Ombudsman: Secrecy leaks are hot potatoes for all involved By Dave Mazzarella, Stars and Stripes
Pacific edition, Friday, December 12, 2008
As long as there are official secrets, there will be those who will reveal them — anonymously. That distresses people in authority, but also some ordinary citizens. You may think that the media, on the other hand, would cheer. Not necessarily.
In the first place, editors have to struggle with whether the revelation is harmful to national security or overridingly in the public interest. And, secondly, they have to face running a story based on information provided by “anonymous sources.” Those two words have hung like a dark cloud over the media in recent years; newspapers raced to tighten rules on the use of unnamed sources after notoriously fake articles appeared in several publications, including The New York Times and my alma mater, USA Today.
Spc. Casey Tylek, of Camp Liberty, Iraq, is one of those who hates it when sensitive or classified information is revealed to the press anonymously. In a letter to the editor, he wrote: “All too often you read in the newspaper stories about terrorism, covert operations and national security. And
these stories are quotes from people speaking on condition of anonymity, because the nature of their source of information is sensitive or not cleared to be released.”
He cited a report in September that the U.S. had been spying on Iraqi Prime Minister Nouri al-Maliki to learn what his government was up to at all times. Whoever told The Washington Post about that “should have declined comment,” Tylek said. “If you have to speak anonymously, then you shouldn’t be speaking, period.” (Supporters of the paper said that eavesdropping on the nation’s enemies was understood, but doing so on friends was highly questionable.)
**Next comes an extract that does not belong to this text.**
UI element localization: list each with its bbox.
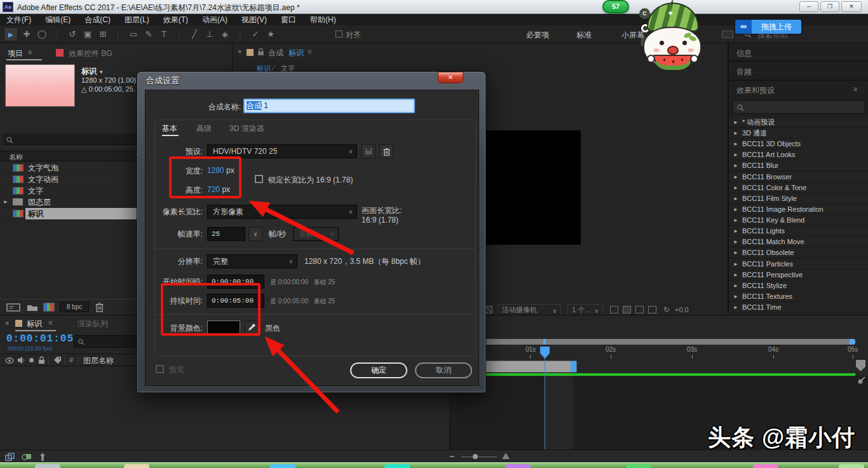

Tylek isn’t alone. Sen. Christopher (Kit) Bond of Missouri and other Republican senators introduced a bill in August that would considerably broaden the prohibition against a government employee revealing classified material without authorization. A similar bill was vetoed by President Bill Clinton in 2000. Title 18 of the U.S. Code already makes it a crime to reveal secret national security information such as codes, ciphers and the like. The Bond bill would make it a crime to reveal more general types of classified information. The bill remained in committee, and I asked Bond’s aides what’s next.